東京マルイ・ニッケルメッキガバ・アルタモントパールグリップ付きがなんとなく軽いのでメタルアウターバレルとウエイトを入れてみた

アルタモントのリアルパールグリップが偶然手に入ったので、借りていたウエスタンアームズのニッケルメッキガバに着けてみたところなかなか良かったので結局マルイのニッケルメッキガバも手に入れてしまったという話を先日書いた。

それでしばらくいじくりまわしていてちょっと気になっていたウエイト不足をなんとかしたくなった。

マルイのガバはウエスタンアームズと比べて技術の進歩なのかキックもマグナブローバックのWAと遜色ないし、マルイのメリットで箱出しのまま快調に動く。

それにスタイリングに関してはやや肥満体なWAよりもマルイの方がリアルだし言うことないんだが、手に持った時のずっしり感がWAに比べて足りない。

どうせABSメッキモデルなんだから両者とも実銃よりだいぶウエイトが足りないのだが、それにしてもWAと比べてもマルイは軽い。

ゲームで使うなら軽いのはメリットになるが、どうせこれでゲームをする気は無いのでもうちょっと重さがほしい。





(左)マルイ+アルタモントのメッキガバ(右)WAのメッキガバ
見た目のスタイルと質感はマルイの方がいいのだがいかんせん軽い
どうせWAもリアルウエイトではないのだがガバはやっぱりずっしりと重くないと…



マルイはアウターバレルがABS製の軽いメッキ部品だったが、この軽さゆえに回転がいいのかもしれないがWAは最初からメタルアウターバレルがついていたのでマルイ用のGUARDERステンレスアウターバレルを入手。

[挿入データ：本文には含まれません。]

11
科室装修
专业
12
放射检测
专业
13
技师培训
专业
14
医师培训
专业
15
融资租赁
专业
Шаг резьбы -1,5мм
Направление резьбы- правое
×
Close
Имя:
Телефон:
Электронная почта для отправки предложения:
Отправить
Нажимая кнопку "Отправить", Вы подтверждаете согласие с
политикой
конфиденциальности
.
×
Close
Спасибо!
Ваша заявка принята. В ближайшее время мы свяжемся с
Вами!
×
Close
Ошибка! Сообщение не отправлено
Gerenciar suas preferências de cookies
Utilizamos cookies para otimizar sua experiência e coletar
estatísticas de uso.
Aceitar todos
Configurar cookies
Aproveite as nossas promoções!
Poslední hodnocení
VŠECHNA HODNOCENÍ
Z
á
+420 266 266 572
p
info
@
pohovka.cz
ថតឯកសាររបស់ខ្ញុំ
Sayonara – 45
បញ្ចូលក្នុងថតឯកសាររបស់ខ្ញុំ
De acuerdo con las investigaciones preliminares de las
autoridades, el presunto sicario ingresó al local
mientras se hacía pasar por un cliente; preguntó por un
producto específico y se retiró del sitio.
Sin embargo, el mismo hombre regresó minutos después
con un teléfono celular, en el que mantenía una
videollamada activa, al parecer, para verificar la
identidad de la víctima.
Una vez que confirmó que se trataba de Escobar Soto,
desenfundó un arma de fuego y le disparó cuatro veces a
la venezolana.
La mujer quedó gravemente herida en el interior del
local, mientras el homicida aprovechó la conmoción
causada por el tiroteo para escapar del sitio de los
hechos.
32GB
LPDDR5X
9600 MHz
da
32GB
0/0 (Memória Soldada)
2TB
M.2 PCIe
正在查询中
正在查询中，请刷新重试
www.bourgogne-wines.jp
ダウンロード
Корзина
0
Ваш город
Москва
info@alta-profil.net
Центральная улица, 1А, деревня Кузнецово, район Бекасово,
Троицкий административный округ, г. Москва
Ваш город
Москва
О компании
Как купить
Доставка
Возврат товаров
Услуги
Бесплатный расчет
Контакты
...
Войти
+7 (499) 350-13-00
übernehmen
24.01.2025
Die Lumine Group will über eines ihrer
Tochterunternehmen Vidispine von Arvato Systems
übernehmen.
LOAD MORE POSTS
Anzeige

あと鉛ウエイトを入れられるスペースを探してみたが、やはりグリップの肉抜きスペースしかないのでここに錘を仕込む工作を開始。


【ガバの完全分解について】

ガバが好きな人だったら割と知られていることだが、実銃のガバは工具を一切使わずに完全分解・結合が可能だ。

実銃の分解は通常の発砲後の清掃手入れのために工具無しで分解できる野戦分解と修理のために完全に部品をバラす完全分解に分けられ、完全分解はドライバー、レンチ、ポンチ、ハンマー、場合によっては専用工具などが必要になるものが大部分だ。

英軍のエンフィールドのようにドライバーがないと野戦分解も不可能というユーザーフレンドリーではない銃もなかにはあるものの大部分はそんな感じ。

ところがM1911の設計者のジョン・ブローニングの卓越したところは完全分解にも工具は必要としないように設計したという点だ。

銃として性能が優れているだけでなく、メンテナンス性も考慮して設計しているというのがこの人の凄みのあるところ。

これはガバに限らず他のブローニング作品にも共通する。

ガバの場合はセーフティレバー、シアスプリングがそれぞれポンチやドライバーの代わりになっていて、手元にドライバーも何もないときでも分解修理ができるようになっている。


モデルガンでそういうところを再現している製品はかつては少なかったが、マルイのエアソフトガンは概ね再現している。

「概ね」というのはやはりエアソフトガンという性格上、バブルノッカーやシア、ハンマーは工具無しでは分解できなくなっている。

「ここをバラすと組み立ての時に調整が必要になるから素人は触るな」ということらしい。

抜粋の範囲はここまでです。